-- The records follows --

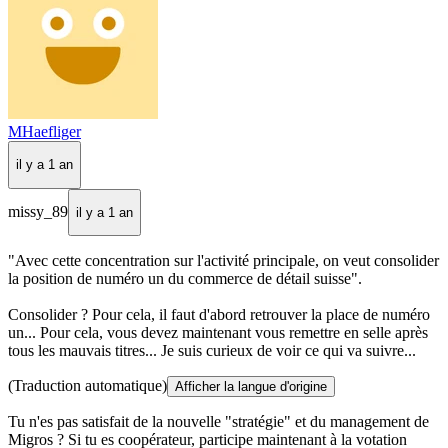
MHaefliger
il y a 1 an
missy_89
il y a 1 an
"Avec cette concentration sur l'activité principale, on veut consolider
la position de numéro un du commerce de détail suisse".
Consolider ? Pour cela, il faut d'abord retrouver la place de numéro
un... Pour cela, vous devez maintenant vous remettre en selle après
tous les mauvais titres... Je suis curieux de voir ce qui va suivre...
(Traduction automatique)
Afficher la langue d'origine
Tu n'es pas satisfait de la nouvelle "stratégie" et du management de
Migros ? Si tu es coopérateur, participe maintenant à la votation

-- The records concluded --

Exercise: All of the lines above should be printed exactly, minus the pictures.

Output:
MHaefliger
il y a 1 an
missy_89
il y a 1 an
"Avec cette concentration sur l'activité principale, on veut consolider
la position de numéro un du commerce de détail suisse".
Consolider ? Pour cela, il faut d'abord retrouver la place de numéro
un... Pour cela, vous devez maintenant vous remettre en selle après
tous les mauvais titres... Je suis curieux de voir ce qui va suivre...
(Traduction automatique)
Afficher la langue d'origine
Tu n'es pas satisfait de la nouvelle "stratégie" et du management de
Migros ? Si tu es coopérateur, participe maintenant à la votation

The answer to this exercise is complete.